The 69-year-old's 1500-metre freestyle gold medal from the 1960 Rome Olympics, the only Olympic gold he won, is expected to sell for AU$15,000 to $25,000 at Leski Auctions in Melbourne on August 18.
It was stolen from Konrads's home in 1984 but recovered when an attempt was made to sell it in 1991.
Latvian born Konrads, along with sister Ilsa, was instrumental in advancing the sport of swimming; setting 26 individual world records during the 1950s and 1960s.
A bronze medal from the same Games, awarded to Konrads for the 400m freestyle, will also feature with an AU$8,000-$10,000 estimate; evidence of the difference in value collectors attach to lesser medals.
The 110-collection also includes diaries and log-books.
Sports memorabilia collectors can capitalise on the relevant lack of funding many athletes receive, which ensures that a steady stream of medals from recent Games hit the market at tempting prices.
"Money is a big consideration for those athletes," auctioneer Ingrid O'Neil told America's ABC News.
"A few thousand dollars to a Russian athlete is very important and a lot of money. It reflects on the conditions some athletes have to endure."
A gold medal won by a Greco-Roman wrestler at the 1984 Los Angeles Games recently sold at an Ingrid O'Neil auction for $8,000.

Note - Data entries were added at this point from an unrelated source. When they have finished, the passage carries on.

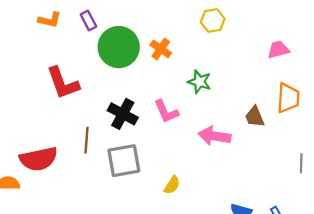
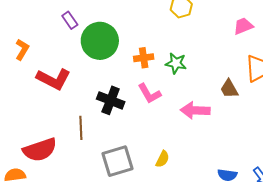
orange L-shape: (50, 20) -> (22, 49), moved, turned -65
orange cross: (161, 49) -> (144, 58), moved, turned -36
red L-shape: (63, 83) -> (54, 79), turned -36
gray square: (124, 161) -> (117, 161), moved

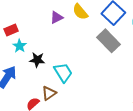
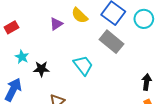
red rectangle: (11, 30) -> (11, 27), moved
cyan trapezoid: (63, 72) -> (83, 65), moved

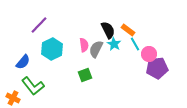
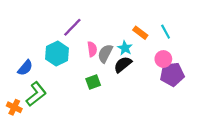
purple line: (39, 25) -> (72, 27), moved
black semicircle: (108, 30) -> (123, 64), moved, turned -102
cyan line: (135, 44) -> (166, 32), moved
green L-shape: (33, 86) -> (36, 94), turned -90

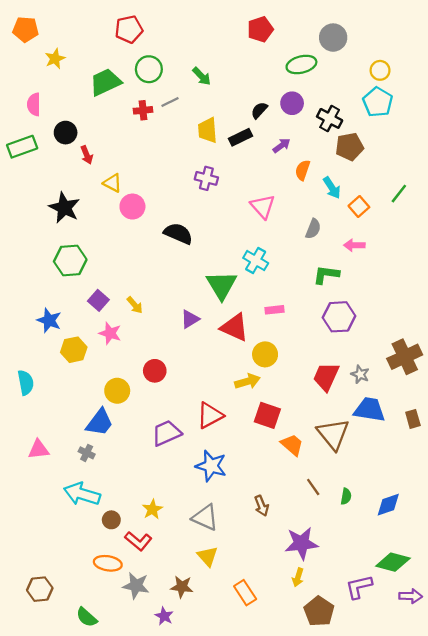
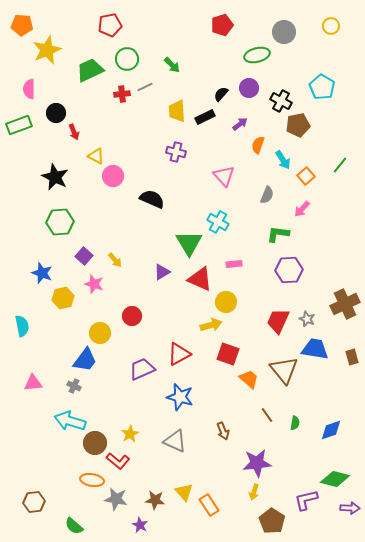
yellow star: (55, 59) -> (47, 50), size x1.6
yellow circle: (380, 70) -> (331, 26), moved
pink arrow: (354, 245) -> (302, 209), turned -48
brown circle: (111, 520) -> (95, 443), size x1.5
yellow triangle: (208, 556) -> (184, 492), moved

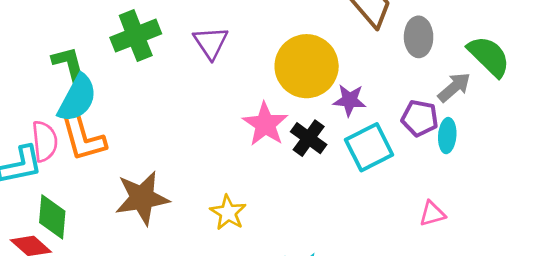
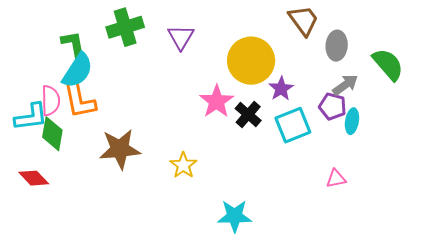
gray arrow: (454, 87) -> (345, 85), moved
purple star: (350, 100) -> (281, 89), turned 30
green diamond: (52, 217) -> (52, 134), moved

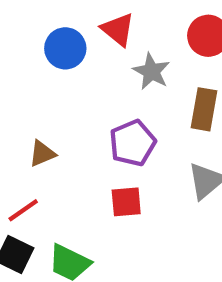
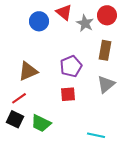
gray star: (151, 71) -> (85, 23), moved
brown triangle: (42, 153) -> (28, 71), size x1.5

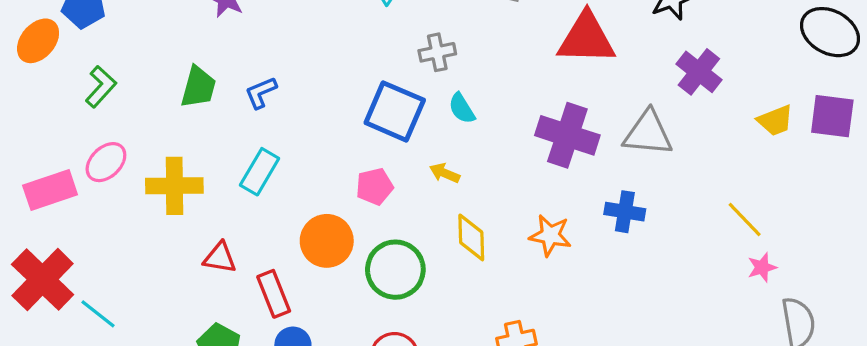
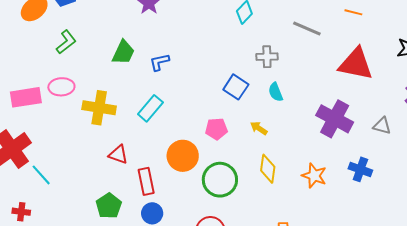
blue square: (395, 111) -> (236, 87), size x0.7
gray triangle: (648, 133) -> (382, 126), size x0.6
pink ellipse: (106, 162) -> (61, 87), turned 30

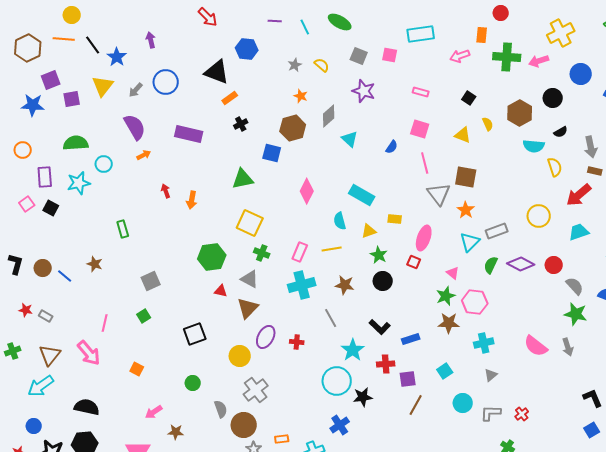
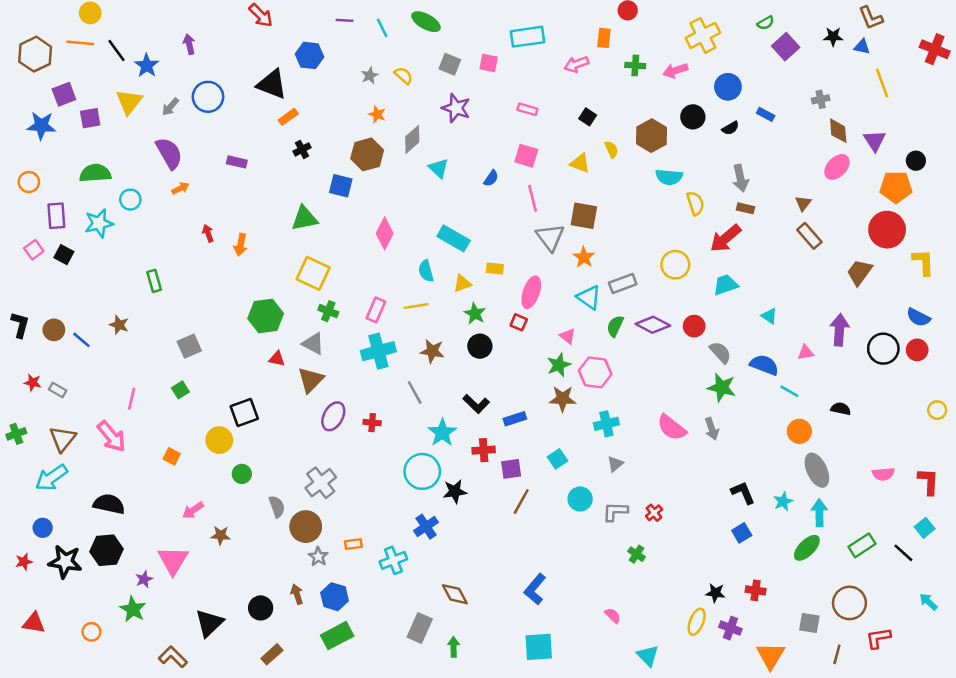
green cross: (507, 57) -> (635, 65), size x0.6
black semicircle: (561, 132) -> (730, 128), moved
purple rectangle: (189, 134) -> (237, 162), size x0.6
cyan triangle: (470, 242) -> (589, 297), turned -40
yellow circle: (240, 356) -> (219, 440), moved

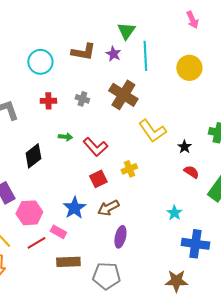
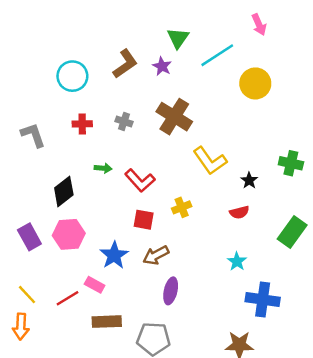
brown L-shape: (83, 52) -> (125, 64), turned -45
cyan line: (145, 56) -> (217, 55), moved, turned 60
red semicircle: (191, 172) -> (239, 212), moved, turned 133
red square: (98, 179) -> (144, 220), turned 36
pink hexagon: (29, 213) -> (69, 234), moved

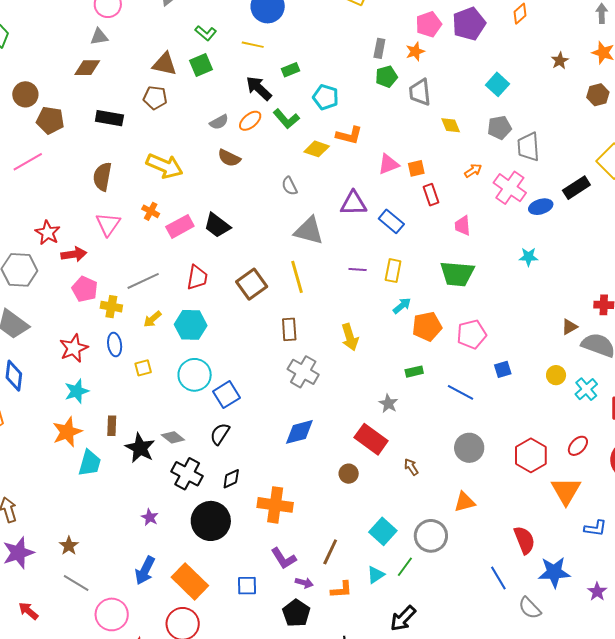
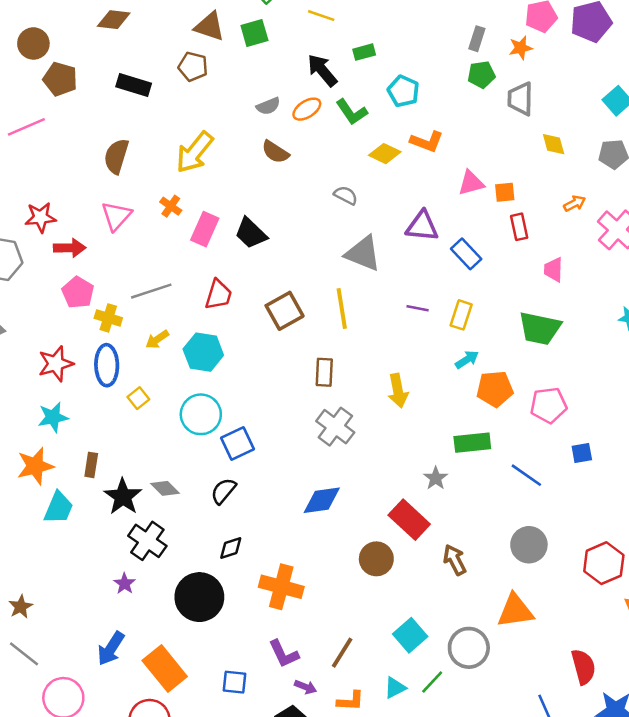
yellow arrow: (165, 166) -> (195, 152), turned 99
gray semicircle: (289, 186) -> (346, 195), turned 138
pink rectangle: (180, 226) -> (205, 229), turned -44
red star: (48, 233) -> (40, 217), turned 30
blue ellipse: (115, 345) -> (107, 365), size x1.4
yellow square: (143, 368) -> (138, 398), turned -30
green rectangle: (414, 372) -> (472, 443), size x1.6
brown arrow: (411, 467) -> (455, 560), size x1.4
black cross: (187, 474) -> (147, 541), moved
brown circle: (349, 474) -> (376, 559), size x1.4
orange triangle: (465, 502) -> (515, 611), size x1.4

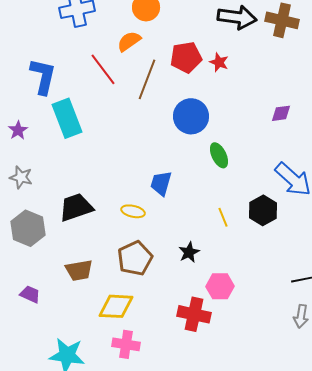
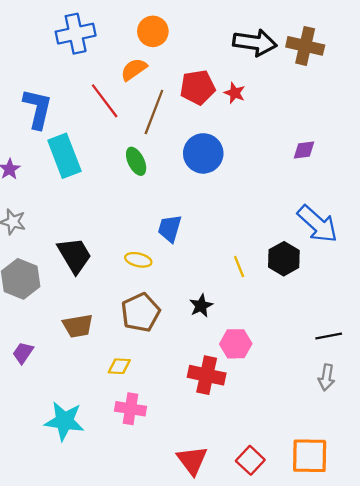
green ellipse: (219, 155) -> (136, 161), moved
black trapezoid: (76, 207) -> (74, 255), turned 78
purple trapezoid: (30, 294) -> (23, 353), turned -80
yellow diamond: (116, 306) -> (119, 366), size x0.6

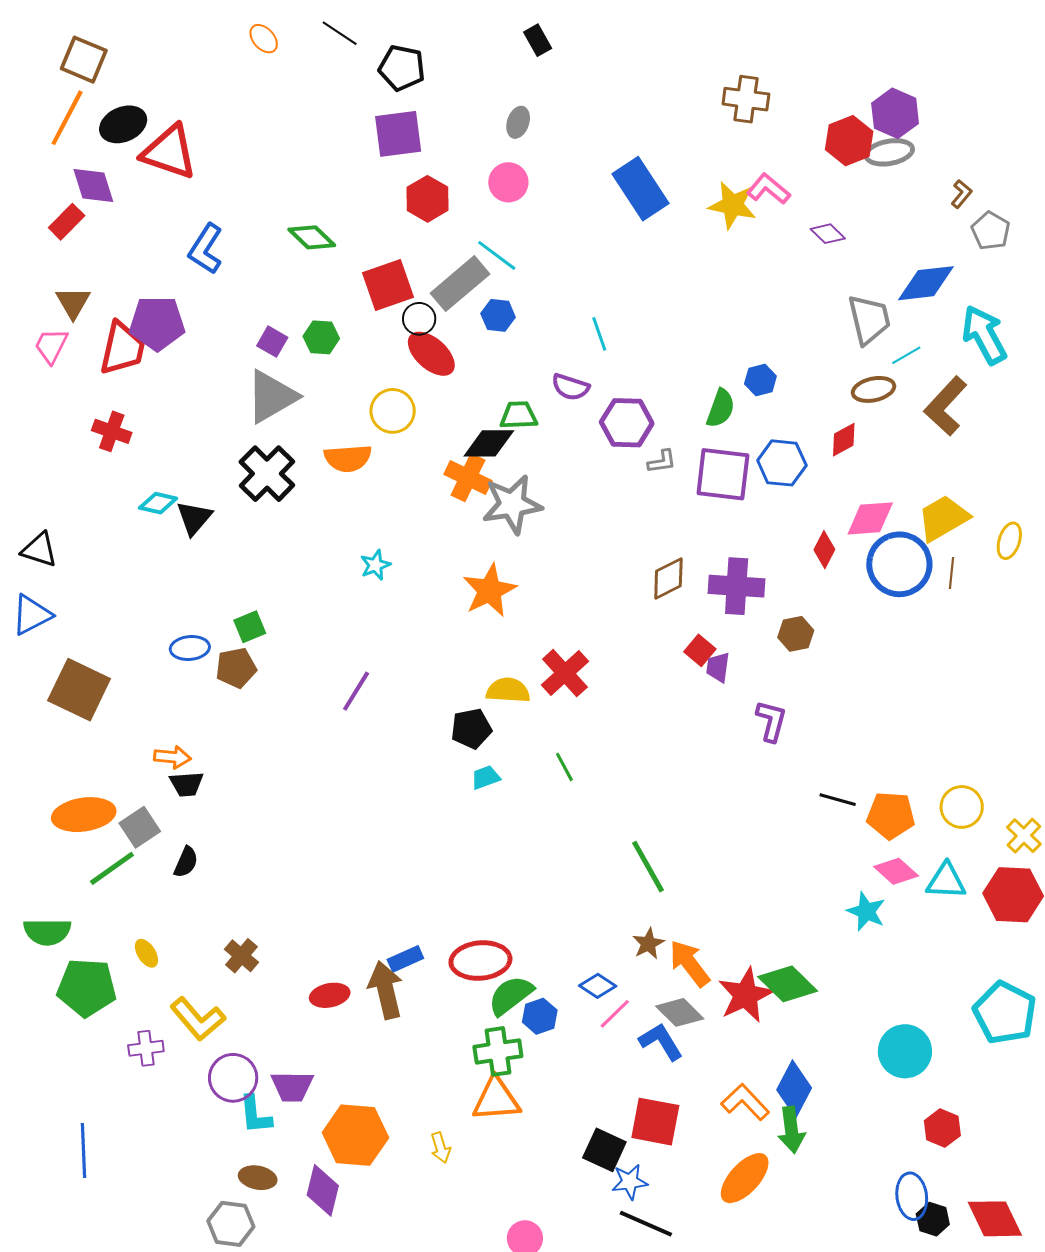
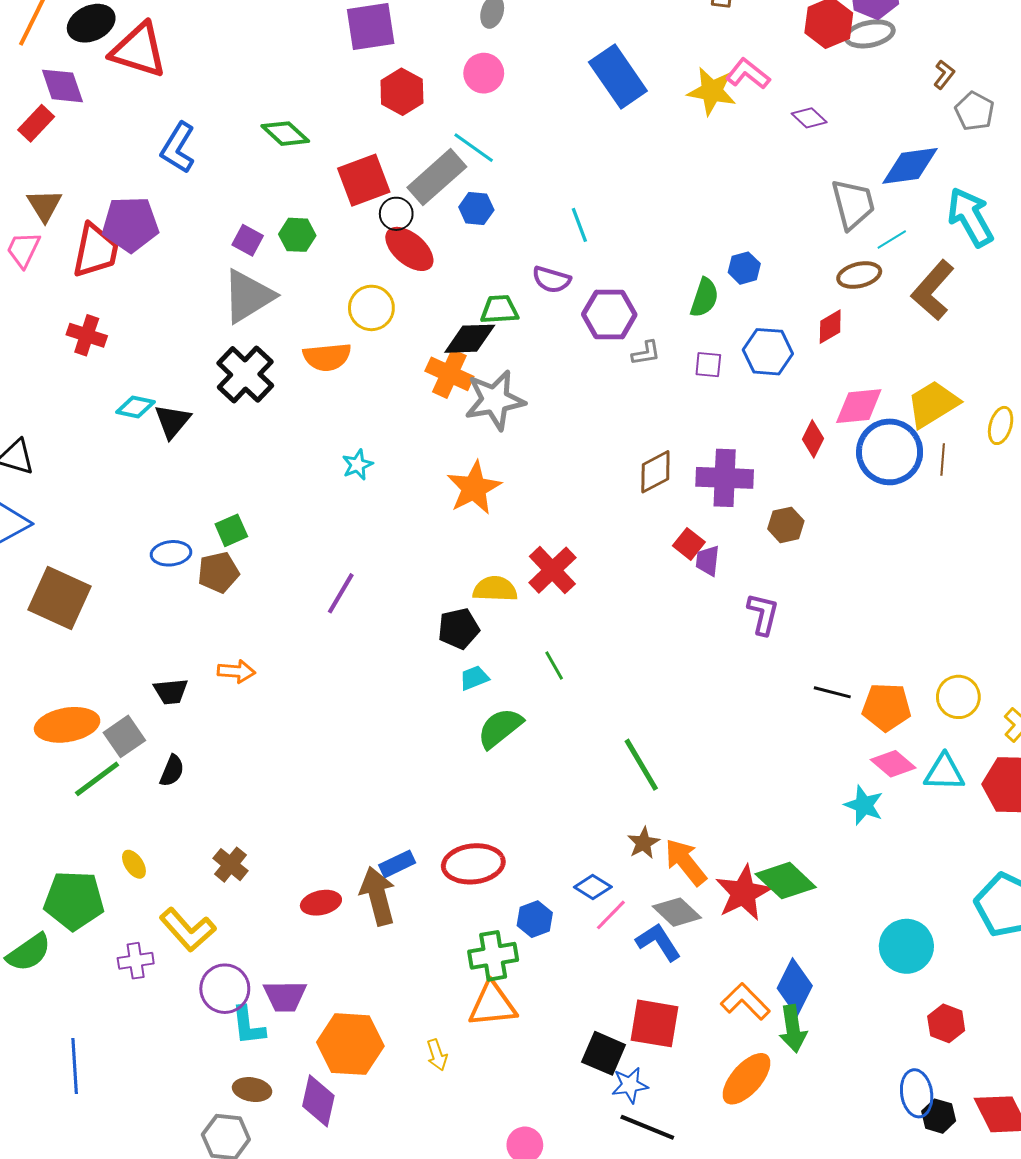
purple square: (723, 474) -> (708, 365), size x0.5
orange arrow: (172, 757) -> (236, 671), moved
green semicircle: (47, 932) -> (29, 952), moved, turned -33
green semicircle: (511, 995) -> (500, 728), moved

For the most historic medals - those that have a significant story behind them - the asking prices can really shoot up.
The gold medal won by Mark Wells of the US ice hockey team in 1980 made $310,700 at Heritage Auction Galleries in 2010, far above its $100,000 estimate.
It was the first time a medal from the "miracle on ice" side had appeared at auction.